4.4. User CPLD

The Xilinx XC9572XL user CPLD means the EB675001DIP often requires very little external logic to implement a large variety of tasks.

The EB675001DIP has the ability to program the user CPLD with an XSVF file from the ABLE command prompt. The Xilinx tools can be used to generate an XSVF programming file of the user CPLD code. The PlayXSVF utility is executed from the ABLE command line which reconfigures the on board JTAG chain and programs the user CPLD without the use of an external JTAG cable. This is documented in the PlayXSVF User Guide.

The user CPLD is connected to the OKI processors external data, address and control lines as shown in Figure 4.7, “Pseudo schematic fragment of EB675001DIP user CPLD”. There are 40 uncommitted CPLD pins available on the expansion headers. The schematic fragment does show all the lines and the CPLD pins they are connected to however the EB675001DIP resources User CPLD section contains some examples and template projects for use with Xilinx webpack software. These examples include a suitable constraints and pin naming file so the signals can be referred to with meaningful symbolic names.

Figure 4.7. Pseudo schematic fragment of EB675001DIP user CPLD

Pseudo schematic fragment of EB675001DIP user CPLD

The user CPLD is coupled into the CPU IO XWAIT signal (on CPLD pin 25) which allows I/O cycles to be extended by slow peripherals. The XWAIT is only used by the CPU within the first external chip select region (CS0). The inverted I/O wait request from the Ethernet controller is also brought to the CPLD (pin 20). The designer must ensure the relevant logic is used to combine the nWAIT input and any internal I/O wait requirement to generate a correct XWAIT output. The supplied templates include the VHDL

xwait_o <= '1'
	when nwait_i='0' or user_wait_n='0' else '0'; user_wait_n
	<= '1';

or the schematic fragment

Figure 4.8. Webpack XWAIT schematic fragment

Webpack XWAIT schematic fragment

any user design must include this or something very similar or the module will appear to stop on any IO access.
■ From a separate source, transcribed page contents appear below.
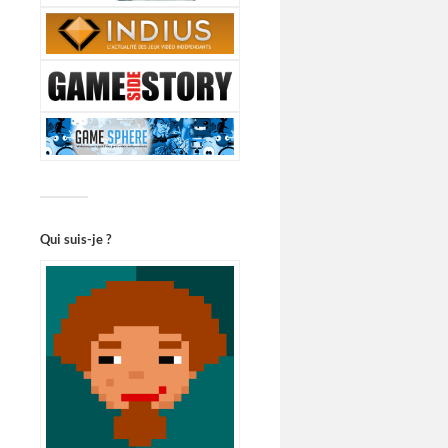
Qui suis-je ?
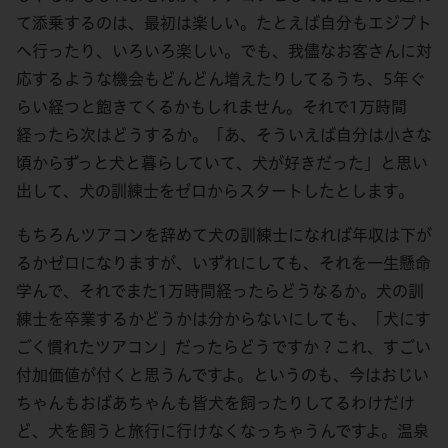
て添乗するのは、最初は楽しい。たとえば自分もエジプト
へ行ったり、いろいろ楽しい。でも、我儘なお客さんに対
応するような機会もどんどん増えたりしてるうち、5年ぐ
らい経つと飽きてくるかもしれません。それで1万時間
経ったら次はどうするか。「あ、そういえば自分は小さな
頃からずっと犬と暮らしていて、犬が好きだった」と思い
出して、犬の訓練士をゼロからスタートしたとします。
もちろんツアコンを辞めて犬の訓練士になれば年収は下が
るかゼロになりますが、いずれにしても、それを一生懸命
学んで、それでまた1万時間経ったらどうなるか。犬の訓
練士を卒業するかどうかは分からないにしても、「犬にす
ごく慣れたツアコン」だったらどうですか？これ、すごい
付加価値が付くと思うんですよ。というのも、今はおじい
ちゃんもおばあちゃんも皆犬を飼ったりしてるわけだけ
ど、犬を飼うと旅行に行けなくなっちゃうんですよ。温泉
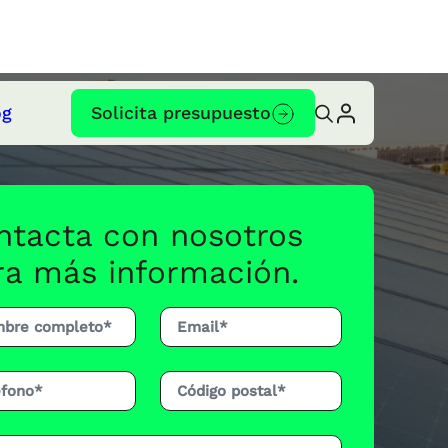
og
Solicita presupuesto
ntacta con nosotros
ra más información.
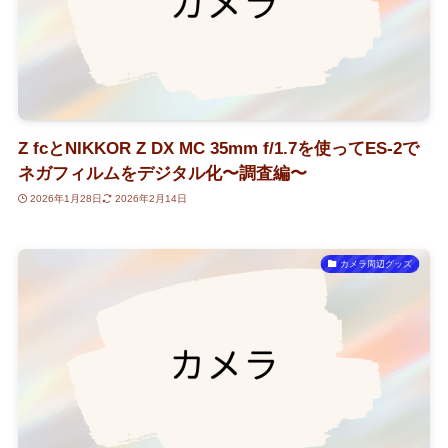
Z fcとNIKKOR Z DX MC 35mm f/1.7を使ってES-2で
ネガフィルムをデジタル化〜調査編〜
2026年1月28日
2026年2月14日
カメラ周辺グッズ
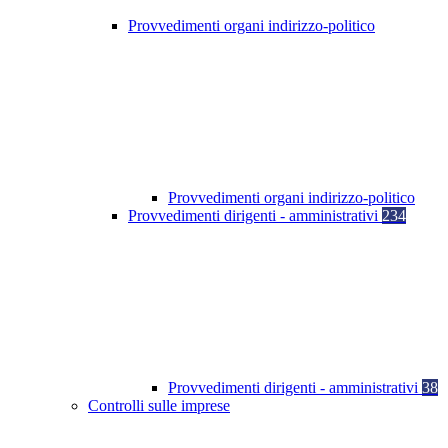
Provvedimenti organi indirizzo-politico
Provvedimenti organi indirizzo-politico
Provvedimenti dirigenti - amministrativi
234
Provvedimenti dirigenti - amministrativi
38
Controlli sulle imprese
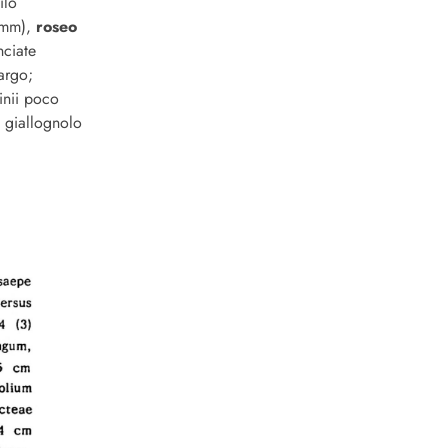
ilo
5 mm),
roseo
nciate
argo;
linii poco
, giallognolo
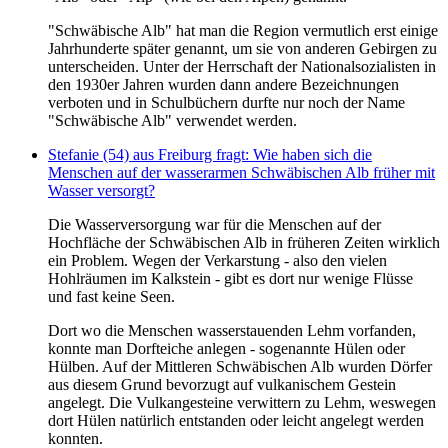
"Schwäbische Alb" hat man die Region vermutlich erst einige
Jahrhunderte später genannt, um sie von anderen Gebirgen zu
unterscheiden. Unter der Herrschaft der Nationalsozialisten in
den 1930er Jahren wurden dann andere Bezeichnungen
verboten und in Schulbüchern durfte nur noch der Name
"Schwäbische Alb" verwendet werden.
Stefanie (54) aus Freiburg fragt: Wie haben sich die
Menschen auf der wasserarmen Schwäbischen Alb früher mit
Wasser versorgt?
Die Wasserversorgung war für die Menschen auf der
Hochfläche der Schwäbischen Alb in früheren Zeiten wirklich
ein Problem. Wegen der Verkarstung - also den vielen
Hohlräumen im Kalkstein - gibt es dort nur wenige Flüsse
und fast keine Seen.
Dort wo die Menschen wasserstauenden Lehm vorfanden,
konnte man Dorfteiche anlegen - sogenannte Hülen oder
Hülben. Auf der Mittleren Schwäbischen Alb wurden Dörfer
aus diesem Grund bevorzugt auf vulkanischem Gestein
angelegt. Die Vulkangesteine verwittern zu Lehm, weswegen
dort Hülen natürlich entstanden oder leicht angelegt werden
konnten.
The CPLD is intended to be accessed as a memory mapped device using the OKI processors external memory controller. The ML675001 has four external I/O regions these are decoded into 64MB regions at 0xF0000000, 0xF4000000, 0xF8000000 and 0xFC000000. A read or write by the CPU to these regions causes a full external I/O cycle to be performed qualified by the appropriate chip select lines CS0, CS1, CS2 or CS3. The OKI manual contains full information on how to adjust timing cycles and access type as appropriate.

The user CPLD has access to half of the CS0 area and all of CS2 and CS3. The CS0 signal presented to the user CPLD (sometimes referred to as CPLD_ENABLE) has already been decoded by the system CPLD and is active only for the first 32MB of the region, the other 32MB being decoded to the Ethernet controller. The CS0 area is provided, address space 0xF0000000 to 0xF0DFFFFF, because only in this region can the I/O Wait line be used to delay an IO cycle CPLD.

If the user design needs to generate interrupts an interrupt line one of IRQ1, IRQ2 and IRQ3 (on pins A12 A11 A10) should be connected to a CPLD nearby pin (A3 to A7). The IRQ0 should not be used as this is shared with the Ethernet controller and unless specially coded for will prevent correct network operation.

The CLK input is connected to the OKI CPU CKO clock output pin this clock runs at the CPU HCLK frequency which is typically configured to 58.976MHz (7.372MHz baud rate clock with PLL multiplier of 8).

The reset line is the global system reset and should be used to reset any internal state. The signal is active low and is typically held for several ms.

The numerous application notes that accompany the EB675001DIP web resources should give some further ideas to a designer.